Now you see it, now you don’t!
What you don’t know can hurt you!
by James DeMatteo
Shrink is one of those evasive terms that talks about what you DON’T
have. Shrink is, IN FACT, a true expense to your operation. Some
of the decisions that you make regarding harvest, storage, and feeding
of forage can be setting the stage for your vulnerability to the
silent thief of shrink!
If you know
what you harvest and what you actually feed, the difference will
undoubtedly surprise you. Ask yourself what kind of shrink you have
on your operation, and frequently you won’t have the answer,
or you’ll guess that it’s "not too bad", or
you may answer, "I don’t know, and I think I really don’t
want to know!"
The truth
is, a truck scale is one of the biggest moneymakers on the farm.
First you have to measure what the reality is today in shrink expense,
before you can measure your results in shrink control. If your corn
silage costs you $ 25.00/ton harvested, laid in the bunk and covered,
every 1 % shrink will cost you $250.00/thousand tons. I’ve
talked to dairymen who’ve said that once they’ve had
scales installed, they have discovered shrink exceeding 20 %…
That equates to a $ 5,000.00 expense per 1,000 tons. So when you
consider all of your options regarding forage storage: A covered
pile on the ground that may (at first sight) look like you are saving
thousands when compared to bagging, may actually be COSTING you
thousands.
Once nutrients
are consumed, or product is lost through harvest, storage and feed-out
management, it is gone forever. What is worse than the actual "disappearance"
of product that you planned on having at feed-out, is the feeding
of inferior forage products as a result of nutrient shrink. What
is "leftover" from a poorly fermented stored forage is
often costing the dairy producer milk production every day of the
year.
Consider
the forage that you are feeding now. Is it heating up at feed-out?

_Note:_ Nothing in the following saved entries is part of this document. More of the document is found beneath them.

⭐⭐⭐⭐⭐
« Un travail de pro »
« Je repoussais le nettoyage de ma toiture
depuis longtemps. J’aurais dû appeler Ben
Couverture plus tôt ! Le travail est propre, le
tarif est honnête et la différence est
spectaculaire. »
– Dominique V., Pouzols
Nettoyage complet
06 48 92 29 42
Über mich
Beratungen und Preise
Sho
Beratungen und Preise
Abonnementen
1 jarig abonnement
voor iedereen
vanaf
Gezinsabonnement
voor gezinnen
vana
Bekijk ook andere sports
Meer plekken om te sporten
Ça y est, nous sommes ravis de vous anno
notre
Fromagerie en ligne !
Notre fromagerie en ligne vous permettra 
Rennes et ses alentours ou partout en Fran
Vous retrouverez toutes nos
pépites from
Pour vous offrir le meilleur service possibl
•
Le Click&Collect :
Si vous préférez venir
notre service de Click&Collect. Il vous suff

If you can feel heat as you place your hand in the pile waiting
to be fed, you are actually witnessing the robbery of nutrients
from the diet that your cows will consume. "Oh, that’s
no big deal," you say! Well it can be a huge deal, if your
objective is to maximize profitable milk production.
That "shrink"
that robbed you of nutrients earlier, may have left you with a forage
product containing far less nutrients than your nutritionist has
considered in the formulation of your cows’ diets. If protein
is limiting in your lactating cow’s diet, a 0.10 # of protein
can cost you 1.00 # of milk… If energy is limiting in your
diet, a one pound shortage of energy can equate to a 3.00 # loss
of milk production per cow per day.
It either
costs your operation in increased purchased feed expense to compensate
for the lost nutrients in your "on farm" feedstuffs: Or
it costs you in lost milk production due the feeding of feeds that
have been robbed of nutrients.
Let’s
consider a diet where you are feeding 22 # of dry matter from forage.

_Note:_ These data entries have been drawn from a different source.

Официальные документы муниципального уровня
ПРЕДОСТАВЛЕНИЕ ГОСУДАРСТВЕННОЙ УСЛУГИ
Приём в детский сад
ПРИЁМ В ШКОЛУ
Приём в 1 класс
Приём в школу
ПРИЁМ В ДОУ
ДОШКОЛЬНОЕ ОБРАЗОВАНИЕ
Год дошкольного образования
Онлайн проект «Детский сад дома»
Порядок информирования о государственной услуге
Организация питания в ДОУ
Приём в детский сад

If you are 1% short in your estimate of the protein content, that’s
a 0.22 # of protein shortfall (or about 2 # of milk – IF protein
is limiting in the diet). If the NEL is 63, instead of 66 mCALS,
that could equate to a 0.66 mCAL shortfall. IF energy is limiting,
that could equate to another 2 # of milk loss.
At $13.00
milk, that can mean over $18,000.00 less income per 100 cows per
year. Depending on face management, you could be feeding a much
poorer quality product than what you put up at harvest. This only
considers protein and energy. The cost of nutrient loss grows dramatically
when you consider the expense of feeding forages that limit dry
matter intake due to high levels of butyric acid, forages that are
too wet or forages that exacerbate foot problems because they are
chopped too fine.
By feeding
that "marginal" forage, and decreasing DMI correspondingly,
you can drastically effect milk production. A decrease of DMI by
one pound can equate to another 1-3 # in sacrificed milk. That can
mean another $9,000 per 100 cows per year.
Certainly,
some of these losses can be prevented by sound nutritional recommendations
based on consistent wet chemistry laboratory analysis of your forages.
The underlying point here is that even if you compensate for the
damage done to forage through nutrient shrink, it remains that you
are compensating for feed quality, and milk production that you
have already paid for once… and then lost… through shrink!
We are in
a pound business! One pound of milk, one pound of dry matter intake,
and one pound of forage saved can translate to a major impact on
your bottom line. Ignorance may be bliss, but it can also cost you
a lot of money. What you don’t know CAN hurt you!